Karşımdaki kız boş boş bakmaktan ağlamalı boş boş bakmaya geçmişti. "Hanımım siz Leydi Monica'sınız. Kimse sizi kaçırmadı. Korkuyorum ne olur kendinize gelin." Karşımdaki kız ağladıkça sinir kat sayım artıyordu. Tamam ben Monica'yım. Bakalım ben Monica olunca ne olacak?

"Sen kimsin madem öyle?" Açıl bakalım. "Efendim ben oda hizmetçiniz Clair." Oda hizmetçim Clair mı? Yeni nesil manyaklar kaçırdıklarına hizmetçi mi atıyor? Bu sektörde de müşteri memnuniyeti öenmli demek ki? Kaçırılan memnun kalınca yeniden kaçırıyorlar.

"Peki neredeyim? Hala Londra da mıyız?" Şehirde bir apartman dairesindeyizdir. Bağırtıma komşular gelir belki. Bakışından anladığım kadarıyla Clair adlı sulugözlü kız delirdiğime karar verdi. Evet delirdim ama benim suçum mu? O yüzden soruma cevap ver kızım hadi.
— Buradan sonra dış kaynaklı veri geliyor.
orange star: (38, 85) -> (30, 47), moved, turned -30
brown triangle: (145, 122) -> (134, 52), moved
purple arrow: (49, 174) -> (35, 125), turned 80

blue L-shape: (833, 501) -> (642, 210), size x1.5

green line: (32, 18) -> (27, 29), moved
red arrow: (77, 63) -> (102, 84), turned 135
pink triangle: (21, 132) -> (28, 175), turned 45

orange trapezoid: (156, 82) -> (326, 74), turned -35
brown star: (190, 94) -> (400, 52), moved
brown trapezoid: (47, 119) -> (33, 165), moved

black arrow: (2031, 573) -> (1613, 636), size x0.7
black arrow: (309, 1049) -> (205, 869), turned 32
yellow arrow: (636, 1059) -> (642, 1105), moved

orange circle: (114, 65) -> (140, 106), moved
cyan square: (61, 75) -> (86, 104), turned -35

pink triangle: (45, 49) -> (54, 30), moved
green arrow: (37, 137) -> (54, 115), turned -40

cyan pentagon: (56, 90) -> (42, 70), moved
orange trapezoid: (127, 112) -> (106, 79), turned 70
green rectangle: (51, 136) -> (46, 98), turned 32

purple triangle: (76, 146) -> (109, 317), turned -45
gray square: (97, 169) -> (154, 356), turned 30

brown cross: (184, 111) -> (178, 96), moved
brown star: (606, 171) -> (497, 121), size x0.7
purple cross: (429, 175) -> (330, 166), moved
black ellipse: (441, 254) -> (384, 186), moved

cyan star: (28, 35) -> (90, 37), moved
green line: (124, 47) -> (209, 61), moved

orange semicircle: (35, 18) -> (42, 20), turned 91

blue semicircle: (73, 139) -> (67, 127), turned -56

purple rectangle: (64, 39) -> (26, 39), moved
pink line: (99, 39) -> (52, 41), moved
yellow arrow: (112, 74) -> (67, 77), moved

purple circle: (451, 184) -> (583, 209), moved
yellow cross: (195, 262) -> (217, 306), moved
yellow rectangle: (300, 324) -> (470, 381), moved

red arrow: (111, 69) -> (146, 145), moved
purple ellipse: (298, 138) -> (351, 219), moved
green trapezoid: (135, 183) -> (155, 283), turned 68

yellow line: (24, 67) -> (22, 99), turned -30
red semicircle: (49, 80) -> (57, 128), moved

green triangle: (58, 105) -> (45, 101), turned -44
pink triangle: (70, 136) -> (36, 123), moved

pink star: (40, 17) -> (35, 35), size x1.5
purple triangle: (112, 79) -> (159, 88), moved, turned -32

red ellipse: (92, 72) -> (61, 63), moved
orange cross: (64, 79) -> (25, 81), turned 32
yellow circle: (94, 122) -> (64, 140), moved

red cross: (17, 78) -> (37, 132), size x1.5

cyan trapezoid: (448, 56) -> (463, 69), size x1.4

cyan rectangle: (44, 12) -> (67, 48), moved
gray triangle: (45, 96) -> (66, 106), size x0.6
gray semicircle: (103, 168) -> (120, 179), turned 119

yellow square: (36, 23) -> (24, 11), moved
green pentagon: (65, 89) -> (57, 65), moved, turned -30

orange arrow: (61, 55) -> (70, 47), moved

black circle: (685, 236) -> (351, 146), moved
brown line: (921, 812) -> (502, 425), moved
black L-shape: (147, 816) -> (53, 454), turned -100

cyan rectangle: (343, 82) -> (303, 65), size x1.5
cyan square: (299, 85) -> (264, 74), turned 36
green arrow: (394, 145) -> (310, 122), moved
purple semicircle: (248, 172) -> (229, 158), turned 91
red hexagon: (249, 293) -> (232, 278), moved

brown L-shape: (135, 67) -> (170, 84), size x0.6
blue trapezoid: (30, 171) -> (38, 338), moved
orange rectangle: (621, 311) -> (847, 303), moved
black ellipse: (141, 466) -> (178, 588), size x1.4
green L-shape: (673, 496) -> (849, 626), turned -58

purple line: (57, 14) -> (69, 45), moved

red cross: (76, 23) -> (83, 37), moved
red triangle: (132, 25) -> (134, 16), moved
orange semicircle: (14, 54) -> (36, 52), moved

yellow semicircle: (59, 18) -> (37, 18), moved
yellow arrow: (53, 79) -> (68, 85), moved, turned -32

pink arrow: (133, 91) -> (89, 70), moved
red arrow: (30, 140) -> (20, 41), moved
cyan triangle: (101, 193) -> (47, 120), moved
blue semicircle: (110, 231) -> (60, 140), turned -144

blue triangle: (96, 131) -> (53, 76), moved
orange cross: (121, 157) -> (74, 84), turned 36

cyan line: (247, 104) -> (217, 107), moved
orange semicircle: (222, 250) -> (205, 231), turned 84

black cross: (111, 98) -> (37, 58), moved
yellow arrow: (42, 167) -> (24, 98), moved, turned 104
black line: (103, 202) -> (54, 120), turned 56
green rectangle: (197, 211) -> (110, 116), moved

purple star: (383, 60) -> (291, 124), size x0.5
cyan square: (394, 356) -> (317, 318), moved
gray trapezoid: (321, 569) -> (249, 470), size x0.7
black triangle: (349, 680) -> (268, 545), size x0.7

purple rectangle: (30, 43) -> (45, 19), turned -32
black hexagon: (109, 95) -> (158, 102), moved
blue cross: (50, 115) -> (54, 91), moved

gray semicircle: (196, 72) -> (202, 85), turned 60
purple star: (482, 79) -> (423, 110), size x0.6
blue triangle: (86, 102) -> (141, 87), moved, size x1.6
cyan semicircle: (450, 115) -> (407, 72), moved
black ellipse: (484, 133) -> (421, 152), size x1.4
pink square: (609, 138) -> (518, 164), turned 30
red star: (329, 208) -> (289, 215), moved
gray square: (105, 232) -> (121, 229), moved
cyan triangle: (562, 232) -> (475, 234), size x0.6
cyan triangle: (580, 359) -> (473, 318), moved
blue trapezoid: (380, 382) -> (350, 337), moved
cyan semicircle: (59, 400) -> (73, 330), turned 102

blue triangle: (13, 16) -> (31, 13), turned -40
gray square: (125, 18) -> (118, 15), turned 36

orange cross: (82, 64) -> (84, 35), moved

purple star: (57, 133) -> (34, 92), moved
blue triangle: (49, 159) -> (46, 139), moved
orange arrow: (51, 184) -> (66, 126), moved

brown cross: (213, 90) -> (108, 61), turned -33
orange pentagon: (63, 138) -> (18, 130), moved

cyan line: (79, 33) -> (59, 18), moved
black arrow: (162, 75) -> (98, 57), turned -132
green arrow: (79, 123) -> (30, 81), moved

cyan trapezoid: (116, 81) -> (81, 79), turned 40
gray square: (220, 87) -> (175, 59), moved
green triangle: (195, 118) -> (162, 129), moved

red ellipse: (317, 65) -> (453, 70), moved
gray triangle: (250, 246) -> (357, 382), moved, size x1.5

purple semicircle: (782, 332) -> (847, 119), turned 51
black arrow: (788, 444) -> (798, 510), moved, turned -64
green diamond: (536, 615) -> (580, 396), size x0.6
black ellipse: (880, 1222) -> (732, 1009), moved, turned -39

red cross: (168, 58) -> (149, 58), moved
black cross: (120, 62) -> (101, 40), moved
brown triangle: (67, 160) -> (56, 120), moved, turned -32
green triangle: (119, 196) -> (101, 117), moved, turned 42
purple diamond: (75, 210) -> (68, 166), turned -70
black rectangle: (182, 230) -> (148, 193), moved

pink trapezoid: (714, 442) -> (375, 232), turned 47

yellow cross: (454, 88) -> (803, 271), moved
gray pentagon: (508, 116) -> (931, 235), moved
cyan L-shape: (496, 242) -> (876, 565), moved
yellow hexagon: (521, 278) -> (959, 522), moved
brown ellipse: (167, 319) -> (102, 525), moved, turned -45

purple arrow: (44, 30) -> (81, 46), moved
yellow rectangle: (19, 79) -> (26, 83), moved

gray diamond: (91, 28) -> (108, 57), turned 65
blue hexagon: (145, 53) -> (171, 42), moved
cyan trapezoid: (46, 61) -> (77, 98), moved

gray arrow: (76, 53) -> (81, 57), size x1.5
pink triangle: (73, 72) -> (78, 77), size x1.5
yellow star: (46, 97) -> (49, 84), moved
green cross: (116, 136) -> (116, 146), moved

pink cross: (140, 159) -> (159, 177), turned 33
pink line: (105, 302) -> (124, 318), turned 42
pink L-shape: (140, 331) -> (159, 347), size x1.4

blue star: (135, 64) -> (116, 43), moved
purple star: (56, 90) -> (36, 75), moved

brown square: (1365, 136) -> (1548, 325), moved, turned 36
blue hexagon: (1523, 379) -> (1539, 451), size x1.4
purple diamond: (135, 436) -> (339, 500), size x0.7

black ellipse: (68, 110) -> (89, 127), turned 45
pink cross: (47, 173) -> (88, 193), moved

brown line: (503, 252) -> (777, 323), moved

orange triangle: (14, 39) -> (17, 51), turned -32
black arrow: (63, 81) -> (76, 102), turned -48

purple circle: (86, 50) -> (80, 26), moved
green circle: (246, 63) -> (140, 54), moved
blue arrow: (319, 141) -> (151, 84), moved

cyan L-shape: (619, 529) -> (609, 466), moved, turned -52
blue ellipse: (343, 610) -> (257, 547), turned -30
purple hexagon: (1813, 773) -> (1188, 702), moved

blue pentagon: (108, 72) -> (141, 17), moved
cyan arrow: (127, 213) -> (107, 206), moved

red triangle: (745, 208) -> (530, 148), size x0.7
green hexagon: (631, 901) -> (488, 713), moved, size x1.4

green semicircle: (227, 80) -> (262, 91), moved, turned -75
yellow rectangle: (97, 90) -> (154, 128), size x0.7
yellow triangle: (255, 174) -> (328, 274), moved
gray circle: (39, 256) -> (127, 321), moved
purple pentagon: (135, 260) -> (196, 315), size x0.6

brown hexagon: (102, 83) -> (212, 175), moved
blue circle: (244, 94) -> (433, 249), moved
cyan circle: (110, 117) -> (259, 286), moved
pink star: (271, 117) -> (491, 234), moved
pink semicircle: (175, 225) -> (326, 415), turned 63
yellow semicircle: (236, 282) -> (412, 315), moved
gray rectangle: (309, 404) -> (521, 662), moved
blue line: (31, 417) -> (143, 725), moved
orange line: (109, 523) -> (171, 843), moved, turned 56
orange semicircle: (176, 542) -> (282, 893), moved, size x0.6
"Efendim kırsaldaki evinizdeyiz. Abbyhill de. Burası da sizin odanız. Siz burada yaşıyorsunuz efendim. Doğdunuzdan beri buradaydınız. Burada büyüdünüz. Ve ben oda hizmetçinizim. "

Burada mı büyüdüm? Burada yaşıyorum hala üstelik. Bu nasıl bir şaka bilmiyorum ama mide bulandırma yolunda hızla ilerliyor. Her an yeter diye bağırıp krize girebilirim.Ve sıkıldım bu oyunlardan. Kaçırıldıysam normalca kaçırın. Bu beyin zorlama neden? "Tamam. Buraya nasıl geldim doğruyu söyle."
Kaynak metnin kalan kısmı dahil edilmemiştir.